The first time I rode my bike in the snow, I fell hard on my hip.
(the pain was the same way all throughout.)
Down at the intersection of University and Richmond, there’s a magical procession of bikers during rush hour. We feel alive, alive as we rush through traffic.
There is this secret language of bikers that I want to learn.
I had a friend named Max who knew the secret, I’ve watched him do it. It’s a beckoning, a discreet moment in a bustling street full of cars honking and people talking at each other. The language of bikers is a small gesture of grace and kindness,
here is where we turn,
here is where we stop.
One day, I’ll bike so fast that everyone will think a shooting star has touched them as I pedal past them.
PART II: How to Cheat Time While Biking
When I bike, there is a sanctity of time and space at each intersection. The time exists in between the seconds of the streetlights, in between the moment the intersection morphs from yellow to red at all four corners. In these few seconds, I bike through that perfect time-space where no car or pedestrian can move yet. I’m already moving at the speed of light while the rest of the world just about begins to move forward in time. Perhaps us bikers cheat time in this way, perhaps we even grow younger each time we mount our bikes and pedal.
When I was younger I used to measure time by movies. My family and I had recently moved into Canada. In our red brick house, we had no clock to measure the time it would take for my parents to return from their daily trips outside. My parents were poor Mexican immigrants and we lived on the top floor of a large red house coasted on the side of Ossington St. I loved that neighbourhood and I loved the alley that taught me how to bike for the first time. We couldn’t afford nannies, and both of my parents needed to leave the house frequently to look for employment or to file for their refugee status.
Most of the time, my brother and I were left to our own devices on the top floor we called our home. Our parents reminded us to shut the windows and to never open the doors to anyone. Because we didn’t have a clock, I used the three loops of a Disney movie playing in the back of the room we all slept in to measure the time passing by. Before my mom left the house with my dad again, I’d clutch my mom’s arm and ask her, “how many movies today?” She used to pretend to think about it, her head tilting to the left before she answered, “Three Disney movies. I’ll be back before then.”
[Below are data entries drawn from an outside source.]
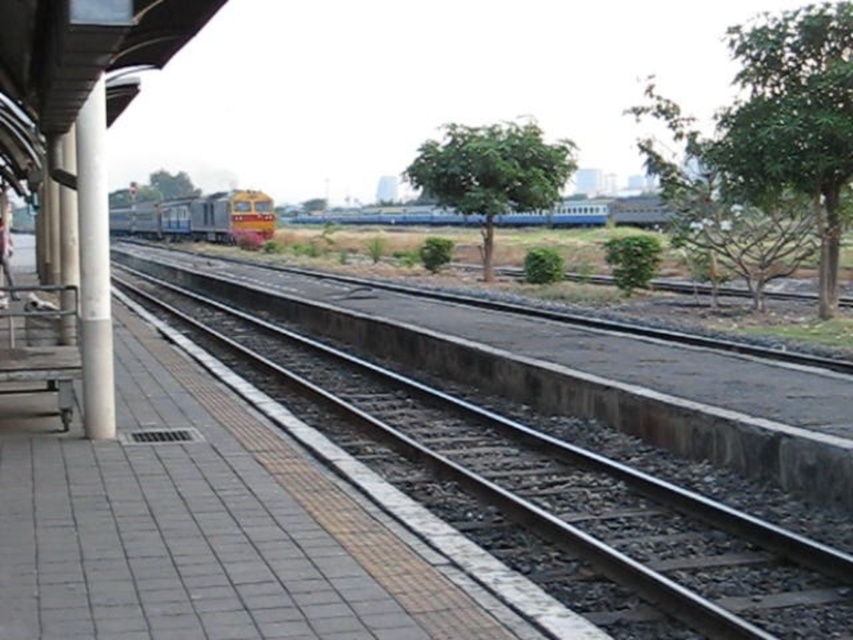 Is gray concrete platform at center positioned in front of white concrete pillar at left?

No.

Does gray concrete platform at center have a lesser width compared to white concrete pillar at left?

Correct, gray concrete platform at center's width is less than white concrete pillar at left's.

Is point (247, 563) positioned before point (107, 232)?

Yes.

This screenshot has height=640, width=853. I want to click on gray concrete platform at center, so click(x=206, y=528).

Is white concrete pillar at left to the left of white fabric pants at left from the viewer's perspective?

Incorrect, white concrete pillar at left is not on the left side of white fabric pants at left.

Can you confirm if white concrete pillar at left is positioned below white fabric pants at left?

Indeed, white concrete pillar at left is positioned under white fabric pants at left.

The width and height of the screenshot is (853, 640). What are the coordinates of `white concrete pillar at left` in the screenshot? It's located at (93, 268).

Between gray concrete platform at center and yellow metallic train at center, which one is positioned higher?

yellow metallic train at center is higher up.

Consider the image. Measure the distance between gray concrete platform at center and yellow metallic train at center.

gray concrete platform at center and yellow metallic train at center are 63.65 meters apart.

What do you see at coordinates (206, 528) in the screenshot?
I see `gray concrete platform at center` at bounding box center [206, 528].

The image size is (853, 640). Find the location of `gray concrete platform at center`. gray concrete platform at center is located at coordinates (206, 528).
Sometimes it seemed like I waited forever and ever.
I don’t measure time by movie loops anymore. Now I’m in a different neighbourhood in the same city, measuring time by the stoplights when I ride my bike. I’m flying past everyone now.
I’ve lived on Princess Street for the past twelve years and I’ve never lived like royalty, not even something close to it. I hail from a low-income family. My golden crown is biking through my neighbourhood, where subsidized housing welcomes me at every corner. My silver jewelry is the OSAP grant I use to attend large lecture halls. My ruby earrings are being able to work out three times a week at my local YMCA where my mom gets a cheaper family plan because of their subsidy program. I love my neighbourhood and all of its secret corners. I’ll keep biking my way through our city, I’ll cheat time at every intersection. I’ll fall in love again with Toronto, occupied Anishinaabe land. Sacred sacred sacred land.